Lo conobbi nel 2004, quando, da praticante della scuola di giornalismo “Mario Francese”, iniziai il mio stage, indispensabile per fare gli esami da giornalista professionista. Ricordo bene che il direttore responsabile di Ateneonline (la testata giornalistica dell’Università) Natale Conti si mise direttamente in contatto con il professor Tartamella, dicendo che io avrei dovuto svolgere la mia pratica con lui. Il primo giorno parlammo molto, credo che volesse capire come io “frequentavo la lingua italiana” oltre a cercare dentro di me una potenziale collega. Tra giornalisti ci si dà del tu per deontologia, ma io con lui non ci sono mai riuscita. La sua autorevolezza mi impediva di raggiungere un livello colloquiale paritario. Mentre i miei colleghi stagisti presso altre redazioni passavano il tempo a riempire colonne di brevi, Enzo Tartamella, intuendo la mia predilezione per la cronaca, mi mandò subito in strada. Il mio primo pezzo pubblicato fu una mini inchiesta sul settore commerciale. Da quel momento non ho mai smesso di cercare di farmi di idee mie, prediligendo le fonti dirette, la strada appunto.
Fu breve il tempo in cui Enzo Tartamella fu il mio tutor, visto che stava per andare in pensione, ma non smise mai di sostenermi e allo stesso modo io non ho mai smesso di considerarlo un punto di riferimento, un esempio di eleganza e onestà intellettuale. “Ti auguro tanta serenità, buon lavoro, un po’ di pazienza e soprattutto regala un sorriso alla tua creatura. A lei lo devi, senza se e senza ma.

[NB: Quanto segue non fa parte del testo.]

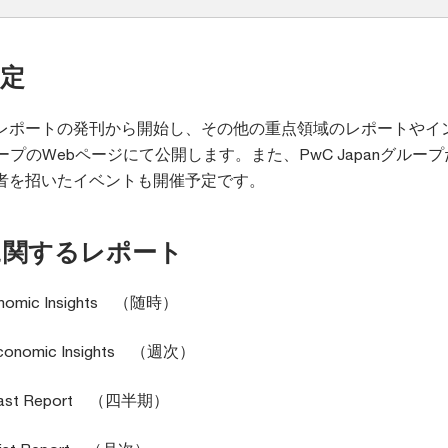
定
レポートの発刊から開始し、その他の重点領域のレポートやイ
グループのWebページにて公開します。また、PwC Japanグルー
者を招いたイベントも開催予定です。
に関するレポート
conomic Insights （随時）
Economic Insights （週次）
ecast Report （四半期）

Auguri: pazienza e sapienza, lo sussurravo all’orecchio del mio bambino Davide quando si stiracchiava dopo un sonno ristoratore. Lui ha raccolto il mio auspicio, il Signore le mie preghiere”. Queste sono le ultime parole rivoltemi in una delle tante email che ci siamo scambiati.
Mi ha più volte ribadito il concetto di onore nel compiere questo mestiere nel segno dell’indipendenza intellettuale e del rispetto profondo per il lettore. Mi ricordava sempre che il mio valore stava nel fatto di non aver avuto mai favoritismi, né sconti e neppure di essermi mai posta sotto il potente di turno. “Comunque – mi scrisse quando avviai una nuova collaborazione con mensile regionale di carattere culturale –, tu da questa fatica devi trarre il massimo profitto; imparare il mestiere (anche di questo comparto), fare amicizie, allacciare relazioni, crearti una nuova pedana di lancio e farti conoscere. La tua “paga” integrativa deve essere questa. Insomma, “ruba” esperienza e pensa un po’ alla tua crescita professionale”.
Queste parole restano per me un patrimonio importante, inestimabile, ma grazie a Dio ne ha lasciate altre a beneficio di tutti, le sue tante pubblicazioni di carattere storico e sempre in un italiano forbito e rispettoso tanto delle fonti, quanto di chi avrà il privilegio, in ogni tempo di leggerle.